The seven initiatives involve several federal agencies, universities, and private organizations. They are a mix of prizes to encourage commercialization, programs to enhance technology transfer, and entrepreneurial assistance efforts.
“This is the economy we need to build—one where innovation is encouraged, education is a national mission, and new jobs and businesses take root right here in America,” Obama said at the signing ceremony.
Two of the initiatives are aimed at accelerating drug development and helping biotech entrepreneurs. The first is a partnership between the National Institutes of Health, the Defense Advanced Research Projects Agency (DARPA), and the Food & Drug Administration. It aims to develop a chip to quickly screen drugs for toxicity and effectiveness.
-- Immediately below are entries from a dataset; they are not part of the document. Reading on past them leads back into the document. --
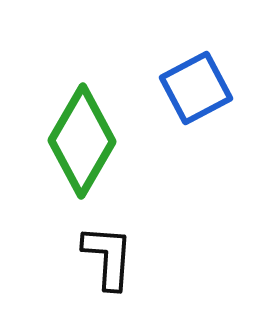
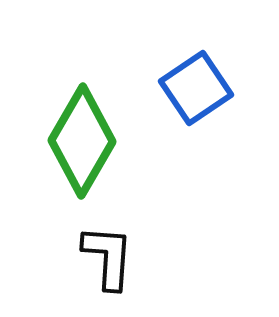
blue square: rotated 6 degrees counterclockwise
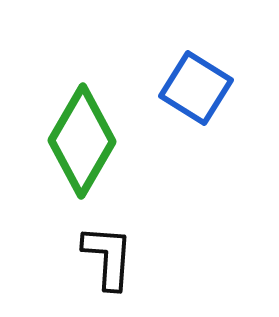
blue square: rotated 24 degrees counterclockwise
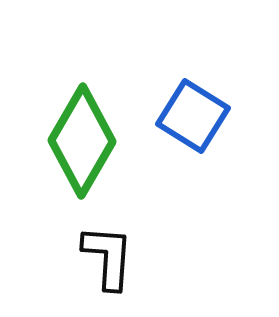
blue square: moved 3 px left, 28 px down
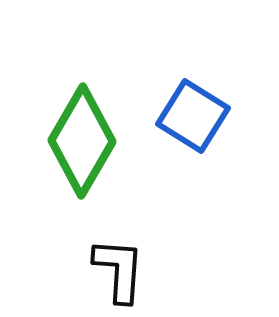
black L-shape: moved 11 px right, 13 px down
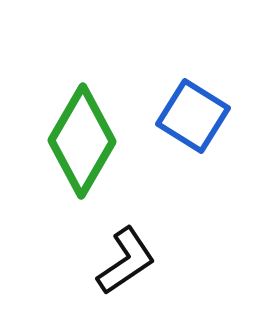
black L-shape: moved 7 px right, 9 px up; rotated 52 degrees clockwise
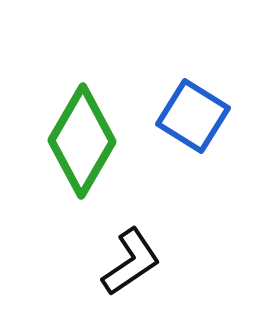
black L-shape: moved 5 px right, 1 px down
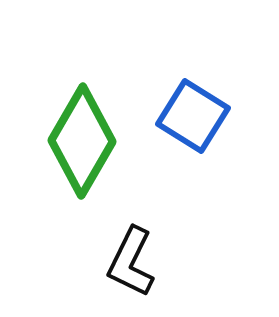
black L-shape: rotated 150 degrees clockwise
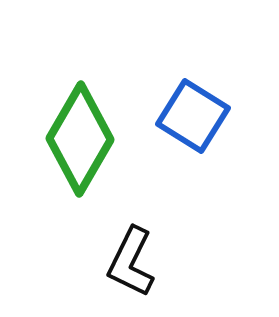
green diamond: moved 2 px left, 2 px up
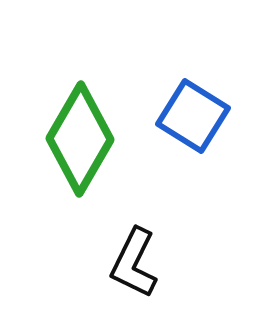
black L-shape: moved 3 px right, 1 px down
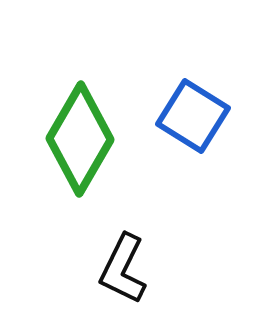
black L-shape: moved 11 px left, 6 px down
NIH plans to spend up to $70 million over the next five years to develop the drug-screening chip, and DARPA is expected to spend about the same amount. The effort is just one of many projects expected to be led by the proposed National Center for Advancing Translational Sciences, which is set to launch on Oct. 1 (C&EN, Feb. 14, page 25).
“Drug toxicity is one of the most common reasons why promising compounds fail,” NIH Director Francis S. Collins said in a statement. “We need to know which ones are safe and effective much earlier on in the process.”
The other drug-related initiative makes it easier for start-up companies to license technologies that are patented by NIH and FDA intramural researchers. To help start-up companies commercialize products from NIH and FDA inventions, NIH is decreasing the cost and amount of paperwork involved in obtaining a license agreement. Companies that are less than five years old and have fewer than 50 employees are eligible for the new start-up agreements. The effort is part of President Obama’s Startup America Initiative launched earlier this year.
Small businesses will also get a hand with from a collaborative pilot program by the U.S. Patent & Trademark Office, the National Science Foundation, and the Small Business Administration. The program will initially provide comprehensive intellectual property support to 100 NSF Small Business Innovation Research grant recipients, and it will engage external professionals to provide pro bono or low cost IP services to recipients.
To help facilitate tech transfer out of universities, Obama announced three other initiatives. The first launches the University Commercialization Prize, a $400,000 program supported by NSF, the Wallace H. Coulter Foundation, and the American Association for the Advancement of Science. The competition is intended to identify and promote incentives to adopt best practices that improve university commercialization efforts.
The Administration, with the aid of the Association of American Universities and the Association of Public & Land-Grant Universities, is working with 135 university leaders to bolster entrepreneurship by building stronger ties between academia and industry, investors, and federal agencies. And the Coulter Foundation is adding four new universities to its Translational Research Partnership program, which requires universities to set up endowments to encourage translational research.
The final initiative Obama announced is the development, by January 2012, of a “Bioeconomy Blueprint” detailing Administration-wide steps to harness biological research innovations to address national challenges of health, food, energy, and the environment.